Bootstrapping can be used to find the confidence interval on the grade-point average for each student:

`trials = do(100)*mean( ~ gradepoint, data=resample(one.student), na.rm = TRUE )`

The `na.rm = TRUE`

argument tells the mean function to exclude sampled grades of `NA`

which are incompletes, withdrawls and audits on the student’s record.

`confint(trials)`

```
## name lower upper level method estimate
## 1 mean 3.287671 3.824998 0.95 percentile 3.603636
```

It’s important to point out that there are other methods for calculating confidence intervals that are based on the standard deviation of the data. Formulas and procedures for such methods are given in just about every standard introductory statistics book and would certainly be used instead of bootstrapping in a simple calculation of the sort illustrated here.

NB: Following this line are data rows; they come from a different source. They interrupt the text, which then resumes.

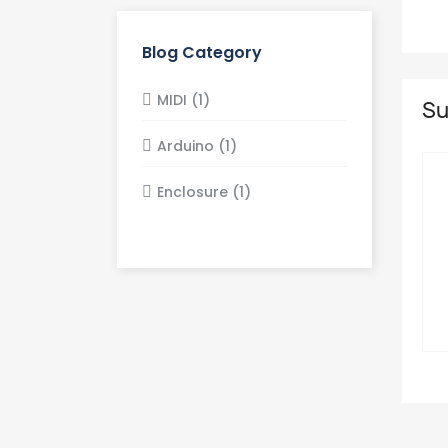
Blog Category
MIDI (1)
Su
Arduino (1)
Enclosure (1)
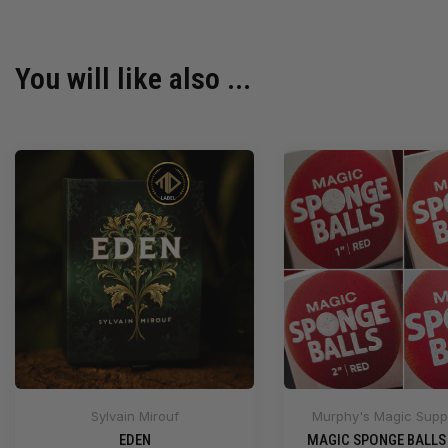
You will like also ...
Sylvain Mirouf
Murphy's Magic Suppl
EDEN
MAGIC SPONGE BALLS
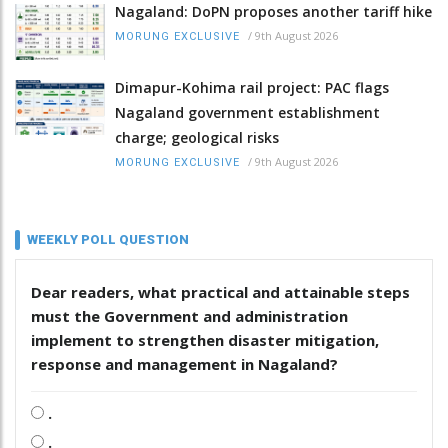
Nagaland: DoPN proposes another tariff hike
/
9th August 2026
MORUNG EXCLUSIVE
Dimapur-Kohima rail project: PAC flags
Nagaland government establishment
charge; geological risks
/
9th August 2026
MORUNG EXCLUSIVE
WEEKLY POLL QUESTION
Dear readers, what practical and attainable steps
must the Government and administration
implement to strengthen disaster mitigation,
response and management in Nagaland?
.
.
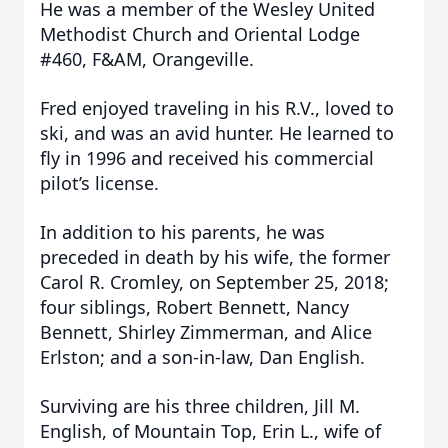
He was a member of the Wesley United
Methodist Church and Oriental Lodge
#460, F&AM, Orangeville.
Fred enjoyed traveling in his R.V., loved to
ski, and was an avid hunter. He learned to
fly in 1996 and received his commercial
pilot’s license.
In addition to his parents, he was
preceded in death by his wife, the former
Carol R. Cromley, on September 25, 2018;
four siblings, Robert Bennett, Nancy
Bennett, Shirley Zimmerman, and Alice
Erlston; and a son-in-law, Dan English.
Surviving are his three children, Jill M.
English, of Mountain Top, Erin L., wife of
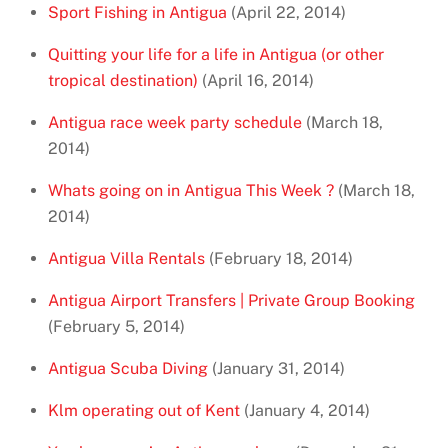
Sport Fishing in Antigua
(April 22, 2014)
Quitting your life for a life in Antigua (or other
tropical destination)
(April 16, 2014)
Antigua race week party schedule
(March 18,
2014)
Whats going on in Antigua This Week ?
(March 18,
2014)
Antigua Villa Rentals
(February 18, 2014)
Antigua Airport Transfers | Private Group Booking
(February 5, 2014)
Antigua Scuba Diving
(January 31, 2014)
Klm operating out of Kent
(January 4, 2014)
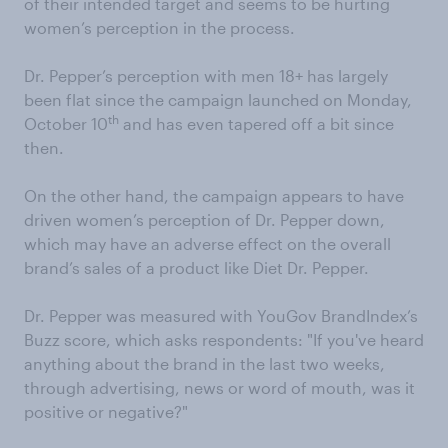
of their intended target and seems to be hurting
women’s perception in the process.
Dr. Pepper’s perception with men 18+ has largely
been flat since the campaign launched on Monday,
th
October 10
and has even tapered off a bit since
then.
On the other hand, the campaign appears to have
driven women’s perception of Dr. Pepper down,
which may have an adverse effect on the overall
brand’s sales of a product like Diet Dr. Pepper.
Dr. Pepper was measured with YouGov BrandIndex’s
Buzz score, which asks respondents: "If you've heard
anything about the brand in the last two weeks,
through advertising, news or word of mouth, was it
positive or negative?"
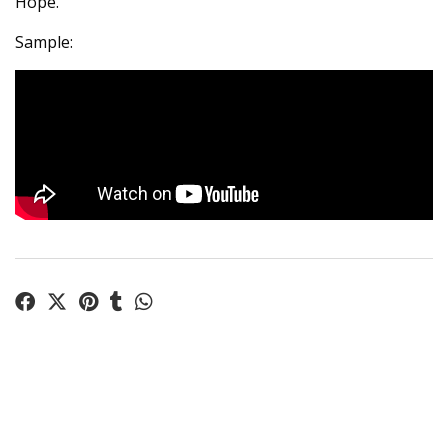
Hope.
Sample:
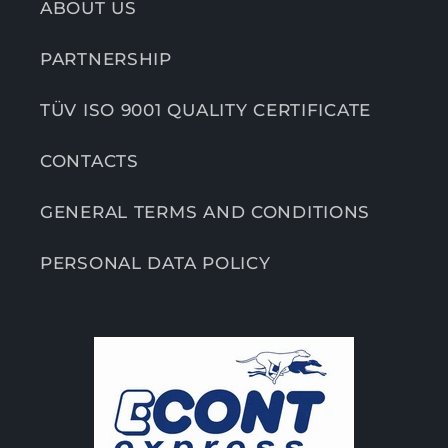
ABOUT US
PARTNERSHIP
TÜV ISO 9001 QUALITY CERTIFICATE
CONTACTS
GENERAL TERMS AND CONDITIONS
PERSONAL DATA POLICY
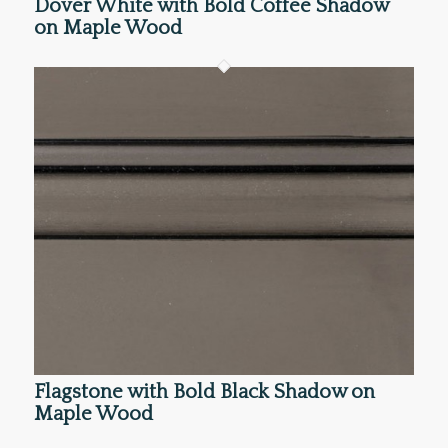
Dover White with Bold Coffee Shadow
on Maple Wood
Flagstone with Bold Black Shadow on
Maple Wood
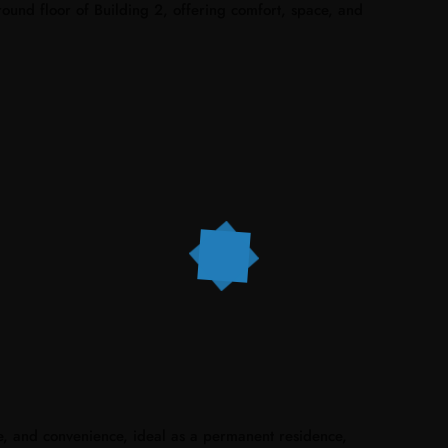
ound floor of Building 2, offering comfort, space, and
e, and convenience, ideal as a permanent residence,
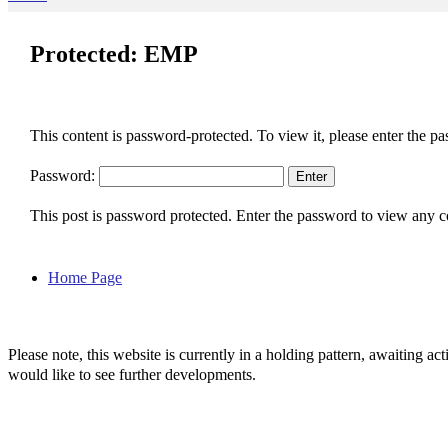
Protected: EMP
This content is password-protected. To view it, please enter the p
Password:
This post is password protected. Enter the password to view any
Home Page
Please note, this website is currently in a holding pattern, awaiting 
would like to see further developments.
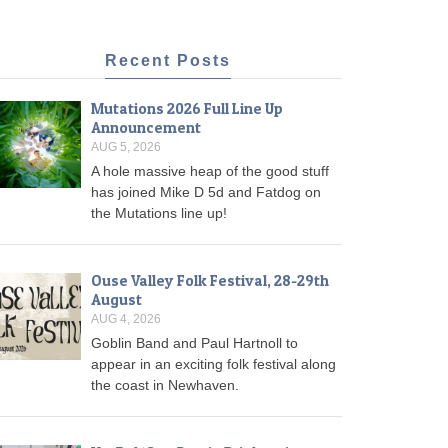
Recent Posts
Mutations 2026 Full Line Up
Announcement
AUG 5, 2026
A hole massive heap of the good stuff
has joined Mike D 5d and Fatdog on
the Mutations line up!
Ouse Valley Folk Festival, 28-29th
August
AUG 4, 2026
Goblin Band and Paul Hartnoll to
appear in an exciting folk festival along
the coast in Newhaven.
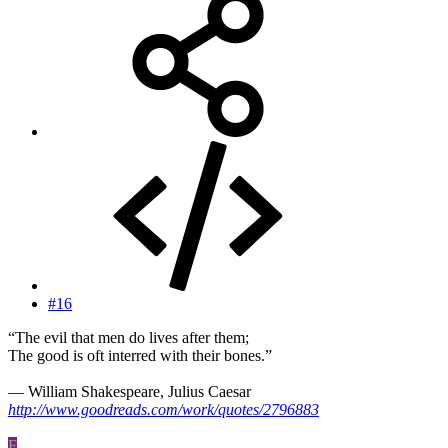
#16
“The evil that men do lives after them;
The good is oft interred with their bones.”
― William Shakespeare, Julius Caesar
http://www.goodreads.com/work/quotes/2796883
F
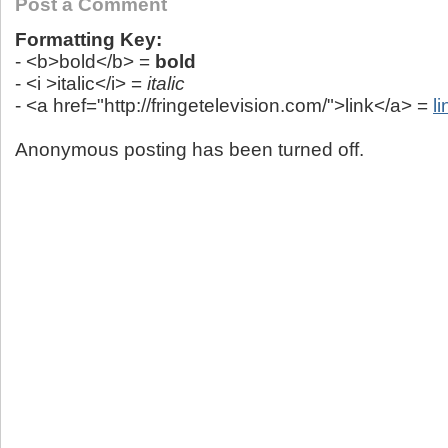
Post a Comment
Formatting Key:
- <b>bold</b> =
bold
- <i >italic</i> =
italic
- <a href="http://fringetelevision.com/">link</a> =
li
Anonymous posting has been turned off.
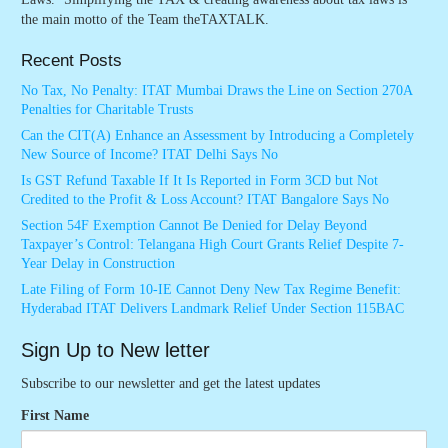
the main motto of the Team theTAXTALK.
Recent Posts
No Tax, No Penalty: ITAT Mumbai Draws the Line on Section 270A
Penalties for Charitable Trusts
Can the CIT(A) Enhance an Assessment by Introducing a Completely
New Source of Income? ITAT Delhi Says No
Is GST Refund Taxable If It Is Reported in Form 3CD but Not
Credited to the Profit & Loss Account? ITAT Bangalore Says No
Section 54F Exemption Cannot Be Denied for Delay Beyond
Taxpayer’s Control: Telangana High Court Grants Relief Despite 7-
Year Delay in Construction
Late Filing of Form 10-IE Cannot Deny New Tax Regime Benefit:
Hyderabad ITAT Delivers Landmark Relief Under Section 115BAC
Sign Up to New letter
Subscribe to our newsletter and get the latest updates
First Name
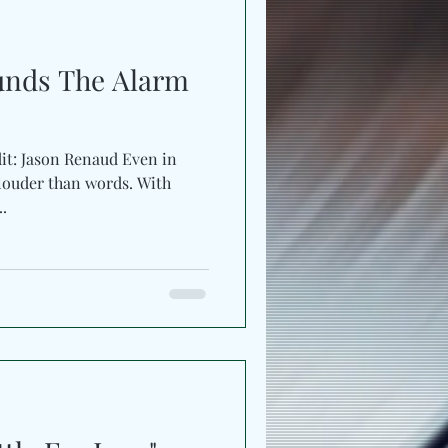
f
unds The Alarm
dit: Jason Renaud Even in
uder than words. With
s...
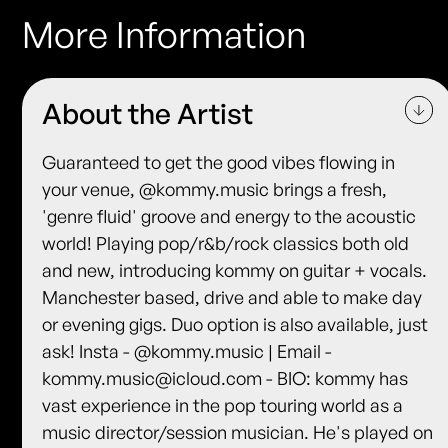
More Information
About the Artist
Guaranteed to get the good vibes flowing in
your venue, @kommy.music brings a fresh,
'genre fluid' groove and energy to the acoustic
world! Playing pop/r&b/rock classics both old
and new, introducing kommy on guitar + vocals.
Manchester based, drive and able to make day
or evening gigs. Duo option is also available, just
ask! Insta - @kommy.music | Email -
kommy.music@icloud.com - BIO: kommy has
vast experience in the pop touring world as a
music director/session musician. He's played on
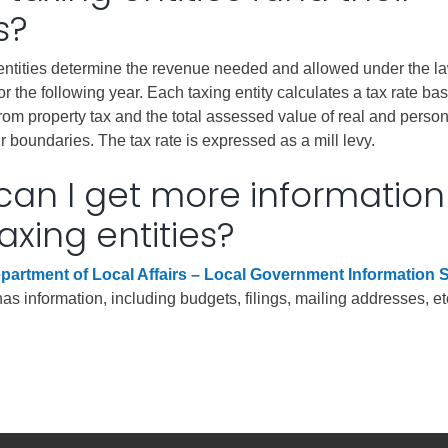
s?
gement
entities determine the revenue needed and allowed under the la
alth
or the following year. Each taxing entity calculates a tax rate ba
ents Center
om property tax and the total assessed value of real and person
ir boundaries. The tax rate is expressed as a mill levy.
rmation System
Town of Parachute
an I get more information
Demographics
axing entities?
s
Map
partment of Local Affairs – Local Government Information
nology
 information, including budgets, filings, mailing addresses, et
City of Rifle
Demographics
Map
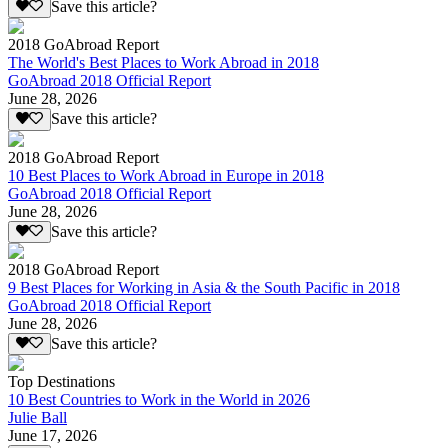
Save this article?
2018 GoAbroad Report
The World's Best Places to Work Abroad in 2018
GoAbroad 2018 Official Report
June 28, 2026
Save this article?
2018 GoAbroad Report
10 Best Places to Work Abroad in Europe in 2018
GoAbroad 2018 Official Report
June 28, 2026
Save this article?
2018 GoAbroad Report
9 Best Places for Working in Asia & the South Pacific in 2018
GoAbroad 2018 Official Report
June 28, 2026
Save this article?
Top Destinations
10 Best Countries to Work in the World in 2026
Julie Ball
June 17, 2026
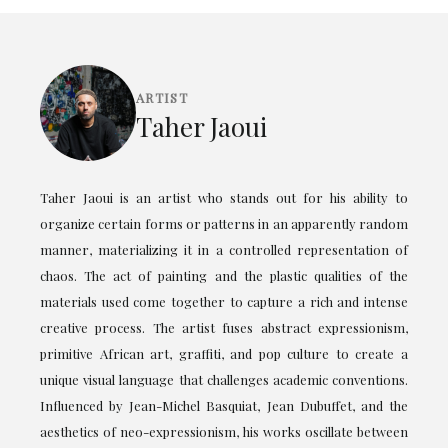
ARTIST
Taher Jaoui
Taher Jaoui is an artist who stands out for his ability to
organize certain forms or patterns in an apparently random
manner, materializing it in a controlled representation of
chaos. The act of painting and the plastic qualities of the
materials used come together to capture a rich and intense
creative process. The artist fuses abstract expressionism,
primitive African art, graffiti, and pop culture to create a
unique visual language that challenges academic conventions.
Influenced by Jean-Michel Basquiat, Jean Dubuffet, and the
aesthetics of neo-expressionism, his works oscillate between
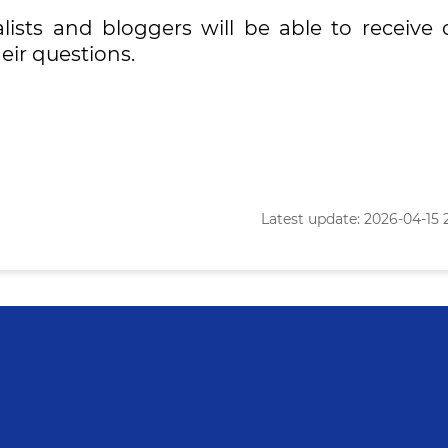
lists and bloggers will be able to receive d
eir questions.
Latest update: 2026-04-15 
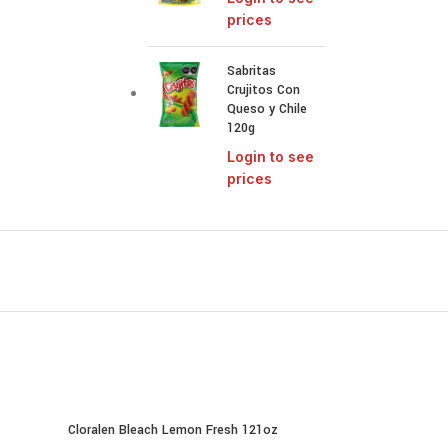
prices
Sabritas
Crujitos Con
Queso y Chile
120g
Login to see
prices
Cloralen Bleach Lemon Fresh 121oz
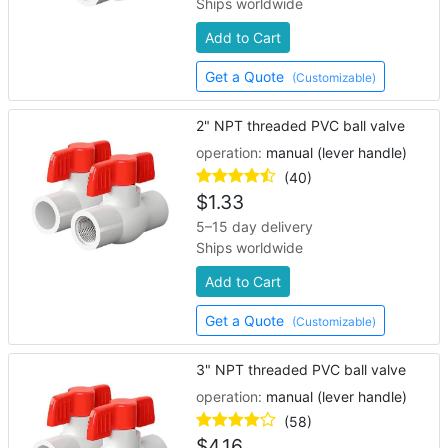
Ships worldwide
Add to Cart
Get a Quote
(Customizable)
2" NPT threaded PVC ball valve
operation:
manual (lever handle)
(40)
$
1.33
5–15 day delivery
Ships worldwide
Add to Cart
Get a Quote
(Customizable)
3" NPT threaded PVC ball valve
operation:
manual (lever handle)
(58)
$
4.16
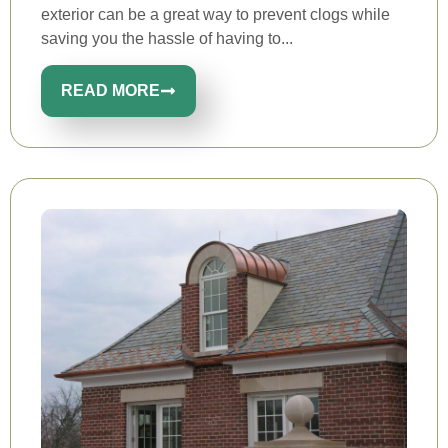
exterior can be a great way to prevent clogs while
saving you the hassle of having to...
READ MORE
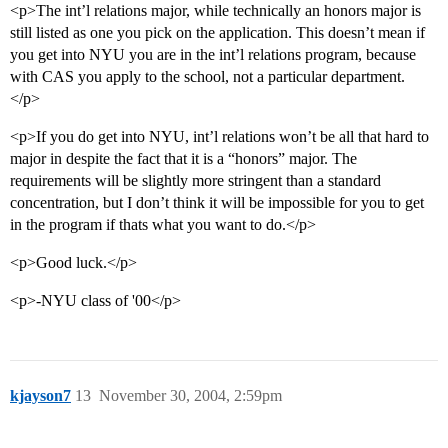
<p>The int’l relations major, while technically an honors major is
still listed as one you pick on the application. This doesn’t mean if
you get into NYU you are in the int’l relations program, because
with CAS you apply to the school, not a particular department.
</p>
<p>If you do get into NYU, int’l relations won’t be all that hard to
major in despite the fact that it is a “honors” major. The
requirements will be slightly more stringent than a standard
concentration, but I don’t think it will be impossible for you to get
in the program if thats what you want to do.</p>
<p>Good luck.</p>
<p>-NYU class of '00</p>
kjayson7
13
November 30, 2004, 2:59pm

However, such formulas don’t go to the heart of the problem: accounting for variation in the grades and the contribution from different sources of that variation. For example, some of the variation in this student’s grades might be due systematically to improvement over time or due to differences between instructor’s practices. The modeling techniques introduced in the following chapters provide a means to examine and quantify the different sources of variation.